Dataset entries
%%

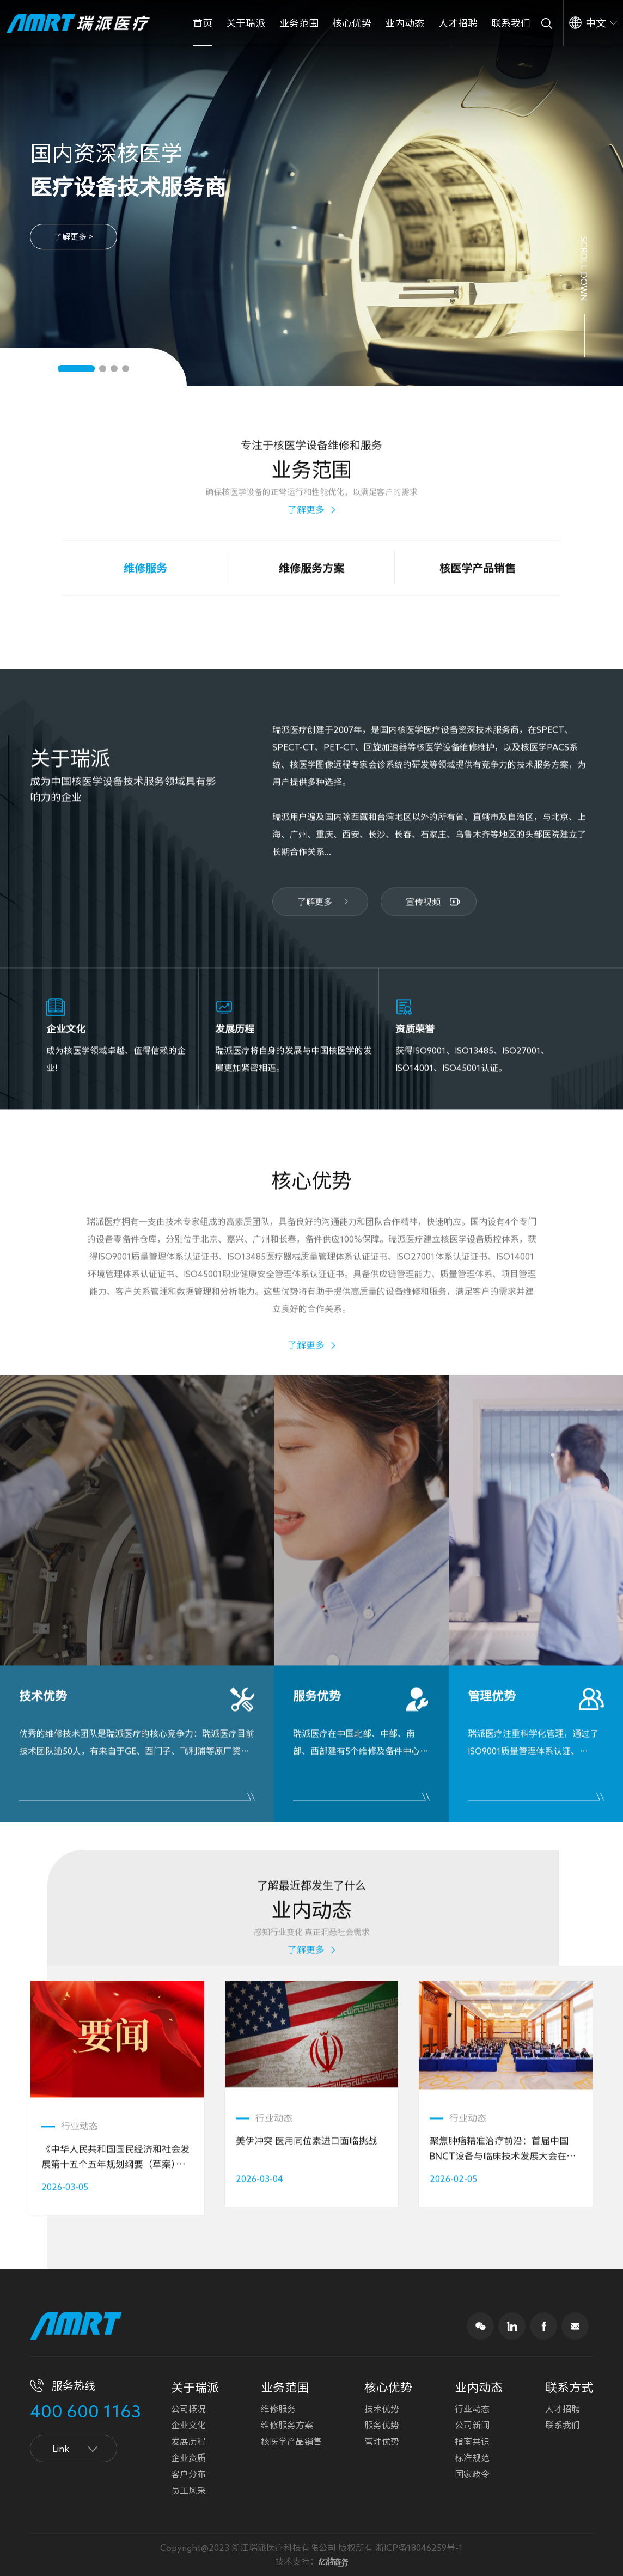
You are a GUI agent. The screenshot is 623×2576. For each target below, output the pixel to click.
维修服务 (278, 2408)
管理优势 (381, 2441)
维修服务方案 (287, 2425)
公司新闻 (472, 2425)
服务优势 (381, 2425)
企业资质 (188, 2457)
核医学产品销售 (291, 2441)
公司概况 (188, 2408)
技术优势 (381, 2408)
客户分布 (188, 2474)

%%

▶ _WORK INSTRUCTIONS_: Without the pictures, restate all the entries above exactly.

▶ _RESPONSE TO THIS TASK_:
You are a GUI agent. The screenshot is 623×2576. For each target below, output the pixel to click.
维修服务 (278, 2408)
管理优势 (381, 2441)
维修服务方案 (287, 2425)
公司新闻 (472, 2425)
服务优势 (381, 2425)
企业资质 (188, 2457)
核医学产品销售 (291, 2441)
公司概况 (188, 2408)
技术优势 (381, 2408)
客户分布 (188, 2474)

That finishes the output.